本サイトはアフィリエイト広告を利用しています
「タンクデー」論争、スターバックスの「コールオプション」懸念…「数千億ウォン損失の可能性」
行使されれば新世界持ち分を安値で売却
新世界「契約上の帰責事由ではない」
収益性鈍化の中「重なる悪材料」で危機
スターバックスコリアの「5・18タンクデー」マーケティング論争により、米国本社の「コールオプション」(株式買取請求権)行使の可能性が絶えず言及されている。米国本社がコールオプションを行使すれば、新世界グループはスターバックス持ち分を安値で手放さなければならない致命的な打撃を受ける。多ければ数千億ウォン規模の損失が予想される。コールオプションは、スターバックスのブランド価値が毀損されたという理由で行使できる。新世界グループはひとまず「契約上の要件には該当しない」と一線を引いたが、米国本社が今後どのような決定を下すかは未知数だ。
チョン・サンジン新世界グループ副社長は26日、ソウル江南区のあるホテルで記者懇談会を開き、米国本社のコールオプション行使の可能性について「現在申し上げられる部分はない」としながらも、「契約書上、帰責事由発生時にコールオプション行使が可能な条項はあるが、今回の事案は該当しないと見ている。本社もこの部分を取り上げていない」と明らかにした。
コールオプションが発動されれば、米国本社は新世界グループの保有持ち分を一定条件のもとで買い戻すことができる。条件はこうだ。米国本社は特定の状況で、市場価格より約35%割引された価格で、新世界グループが保有するスターバックスコリア持ち分を再買収できる。
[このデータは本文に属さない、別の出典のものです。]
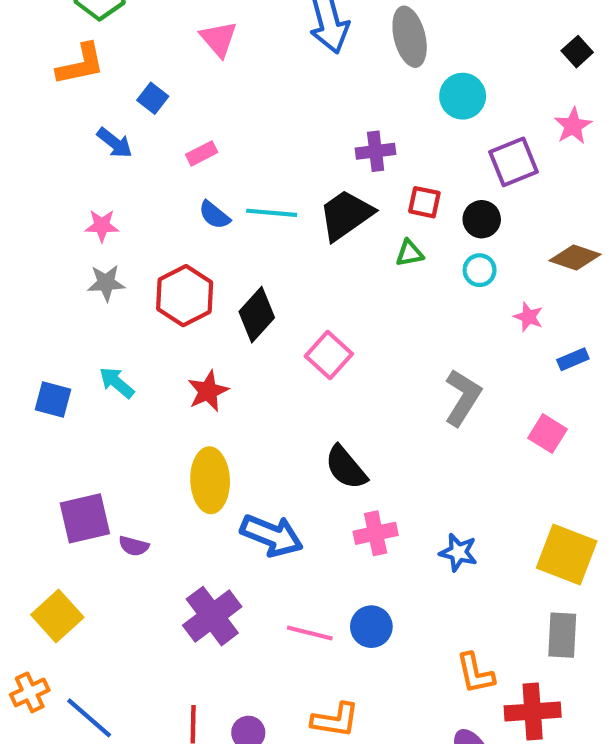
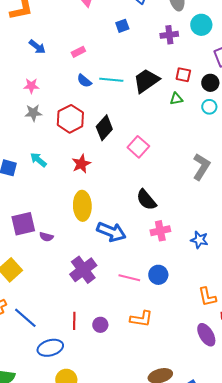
blue square: (153, 98) -> (122, 26), moved, turned 32
purple cross: (376, 151) -> (169, 35), moved

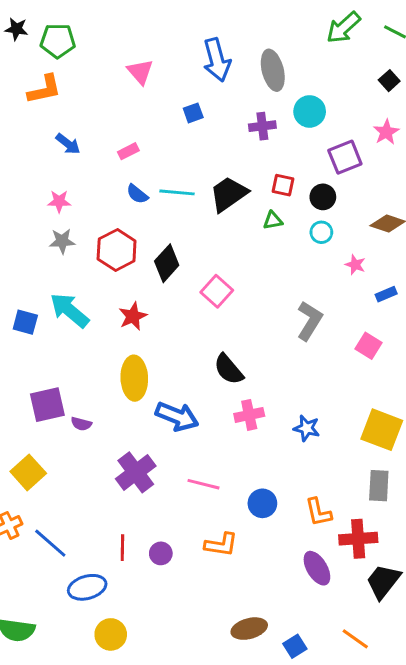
cyan arrow: (38, 160) -> (69, 310), size x1.6
blue circle: (158, 275) -> (262, 503), moved

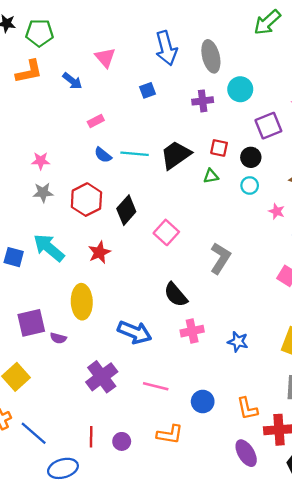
blue arrow: (68, 144) -> (72, 81), moved
gray L-shape: (310, 321) -> (220, 258), moved
yellow ellipse: (134, 378) -> (82, 302), moved

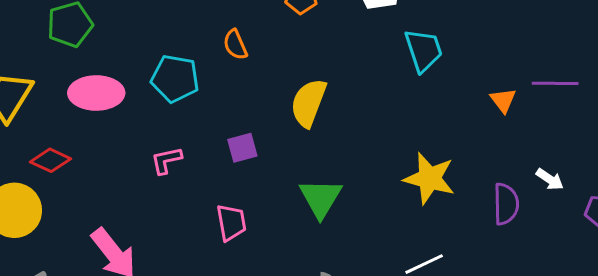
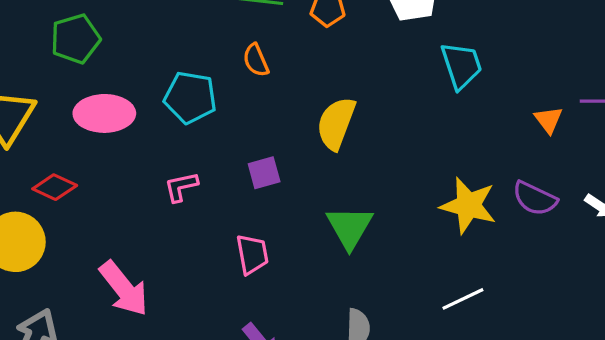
purple semicircle: (506, 204) -> (535, 198), moved, turned 117

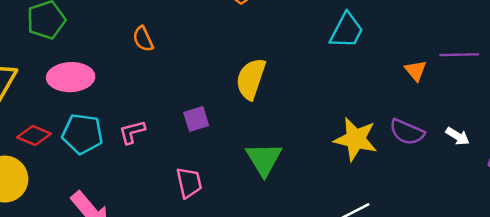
orange semicircle: (256, 60) -> (143, 39), moved
cyan trapezoid: (461, 65) -> (347, 31), turned 48
cyan pentagon: (190, 97) -> (82, 134), moved

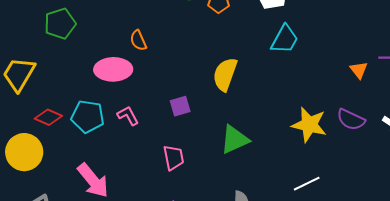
cyan trapezoid: (347, 31) -> (285, 39), moved
pink ellipse: (71, 77) -> (113, 69), moved
pink L-shape: (132, 132) -> (128, 116), turned 75
green triangle: (264, 159) -> (235, 140), turned 36

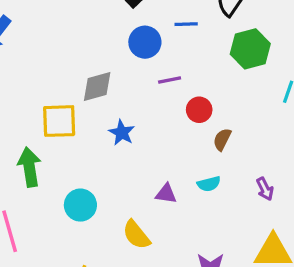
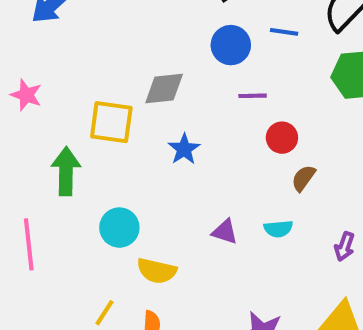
purple arrow: (265, 189) -> (345, 246), turned 35
yellow semicircle: (136, 235) -> (157, 271), moved, turned -48

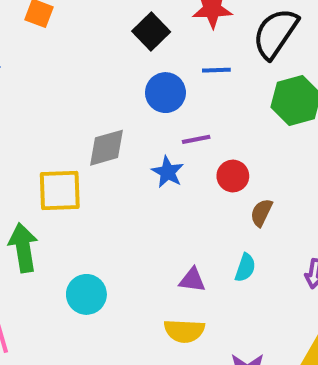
blue star: (184, 149) -> (168, 172), moved
cyan semicircle: (278, 229) -> (245, 268), turned -56
yellow semicircle: (157, 271) -> (184, 331), moved

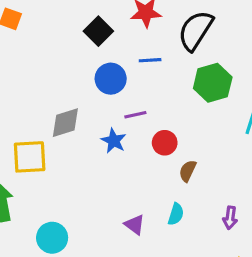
purple triangle: (192, 280) -> (135, 225), turned 30

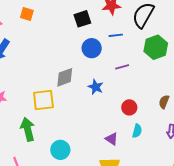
black square: (98, 31) -> (82, 19), turned 30
purple line: (135, 115) -> (122, 67), moved
red circle: (165, 143) -> (129, 107), moved
brown semicircle: (188, 171) -> (164, 102), moved

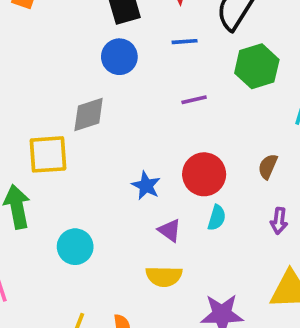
blue circle: (92, 48) -> (119, 57), moved
blue star: (96, 87) -> (146, 186), moved
red circle: (129, 107) -> (204, 174), size x1.5

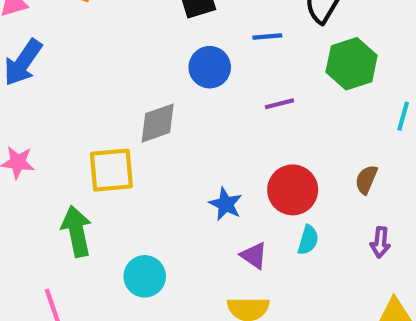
blue circle: (119, 57) -> (210, 67), moved

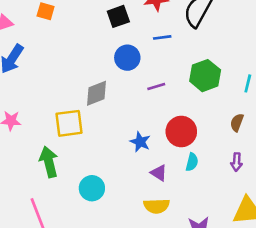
green hexagon: (352, 64) -> (205, 76), moved
purple line: (280, 104) -> (156, 87), moved
brown semicircle: (366, 180) -> (237, 123), moved

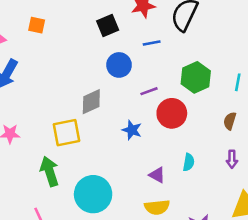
red circle: (181, 132) -> (172, 113), moved
blue star: (140, 142) -> (132, 130), moved
cyan circle: (92, 188) -> (93, 194), size x1.5

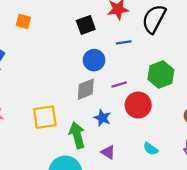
gray diamond: (91, 102) -> (86, 89), moved
cyan semicircle: (189, 162) -> (151, 149), turned 112
green arrow: (49, 171) -> (77, 135), moved
purple triangle: (157, 175) -> (108, 152), moved

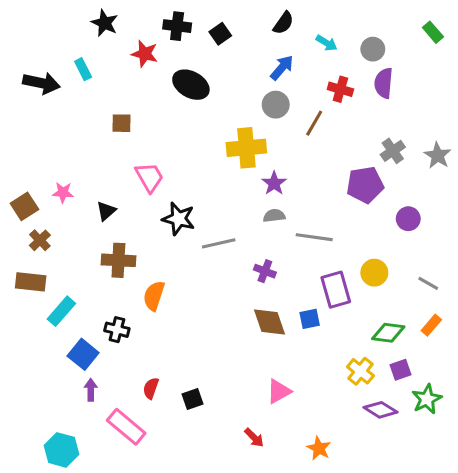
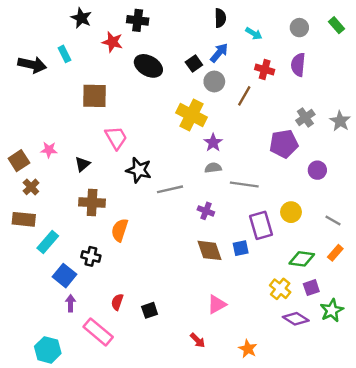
black semicircle: (283, 23) -> (220, 18), turned -36
black square: (220, 34) -> (194, 64), moved
gray circle: (373, 49) -> (299, 28), moved
brown square: (122, 123) -> (94, 96), size x1.6
yellow cross: (246, 148) -> (192, 115), turned 32

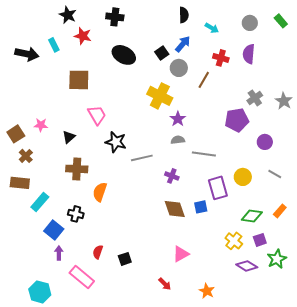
red star: (112, 42) -> (83, 36), moved
gray line: (333, 220) -> (275, 174), moved

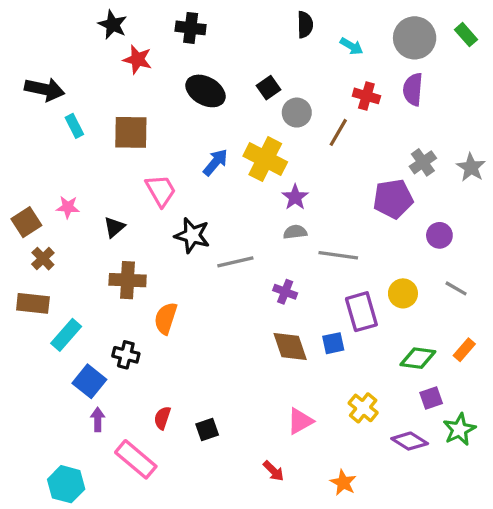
gray circle: (250, 23) -> (415, 38), size x1.6
blue arrow: (183, 44) -> (215, 162), moved
cyan rectangle: (54, 45) -> (74, 126), moved
yellow cross: (234, 241) -> (363, 408), moved

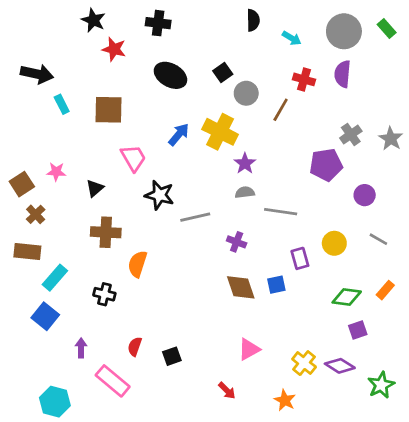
purple rectangle: (361, 312) -> (300, 258), size x0.7
blue square: (89, 381) -> (45, 316), moved
yellow cross: (363, 408) -> (304, 363), moved
green star: (459, 429) -> (381, 385), moved

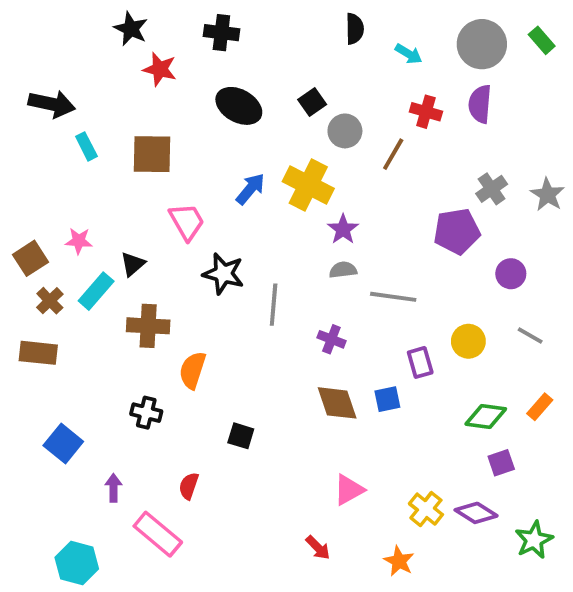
gray line: (195, 217) -> (274, 305), turned -72
cyan rectangle: (55, 278) -> (96, 291), moved
black square: (172, 356) -> (241, 436), moved, turned 36

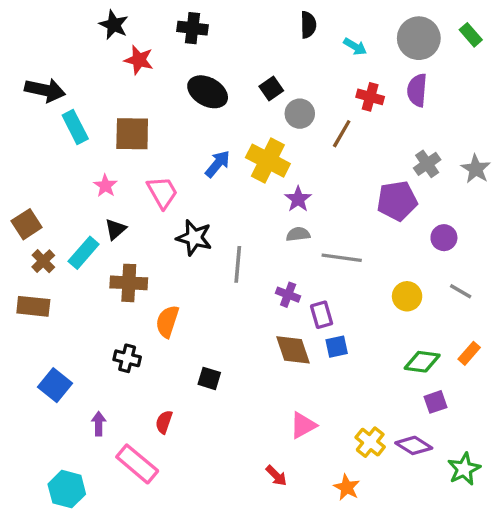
cyan rectangle: (86, 146) -> (75, 127), size x1.4
pink star: (79, 241) -> (105, 186), moved, turned 30
purple rectangle: (420, 362) -> (322, 315), moved

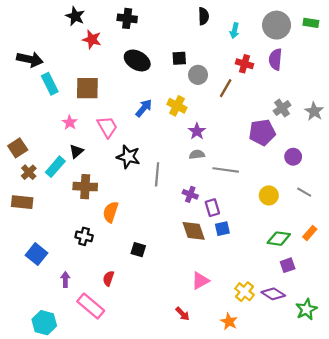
green rectangle: (471, 35) -> (311, 23), turned -40
cyan arrow: (355, 47) -> (235, 31), turned 72
black square: (271, 88) -> (179, 58), turned 32
yellow cross: (268, 161) -> (177, 106), size x0.7

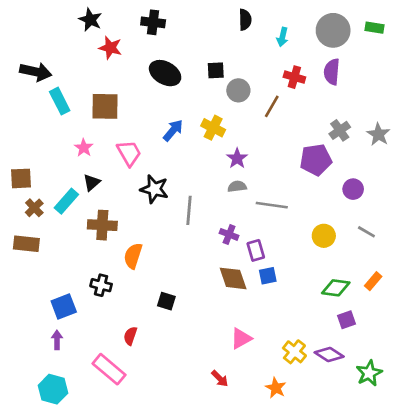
brown square: (18, 148) -> (21, 178), turned 30
blue square: (37, 254) -> (64, 306), moved, turned 30
purple arrow: (65, 280) -> (57, 340), moved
新世界グループは2021年7月当時、米国本社が保有していた株式(50%)のうち17.5%を4743億ウォンで取得し、67.5%の持ち分でスターバックスコリアの最大株主となった。
新世界グループが「該当事項はない」と述べた根拠は、契約書に記された帰責事由のためと分析される。契約書には「当社の帰責事由による義務不履行などにより、ライセンス契約の解約が可能だ」という内容が記されている。しかし帰責事由は、出店計画未達、債務不履行、秘密保持義務違反などに限定されているとの説明だ。
とはいえ、米国本社がコールオプションを発動できないという意味ではない。今回の事案でブランド価値毀損を理由にするなら、帰責事由が認められる可能性を完全に排除するのは難しい。契約文言の解釈によって状況はいくらでも変わり得る。安値で持ち分を買い戻せば財政上大きな利益を得られるだけに、米国本社が状況を戦略的に活用する可能性も出ている。
市場の内外では、今回の論争により米国本社が即座にコールオプションを行使する可能性は大きくないと見ている。韓国市場がスターバックスのグローバル事業で占める比重が小さくないうえ、安定的な現地パートナーシップも重要だからだ。部長判事出身のある弁護士は「広く見れば、スターバックスのイメージが失墜したと主張する余地は十分にある。しかしスターバックスの運営会社がグローバル事業を営んでいるだけに、さまざまな要素を総合的に考慮して判断するだろう」とし、「あえて現時点で契約上の紛争を起こす必要はなさそうだ」と述べた。今後の対応と世論が変数になる可能性はある。
今回の事件を契機に、スターバックスコリアの危機は続く見通しだ。新世界グループが最大株主になって以降、スターバックスコリアは売上と出店で急速な外形成長を遂げたが、低い収益性は長い間弱点として挙げられてきた。2021年のスターバックスコリア営業利益は2393億ウォンでピークを記録したが、翌年には1224億ウォンへ急減した。上下を繰り返していた業績は、最近に入って再び鈍化の流れを見せている。コーヒー市場の競争激化と新規出店などに伴う費用負担が大きくなった影響だ。今回の「タンクデー」論争により、不買の動き、政治圏・政府の圧迫まで重なり、ブランドリスクが一層浮き彫りになっている。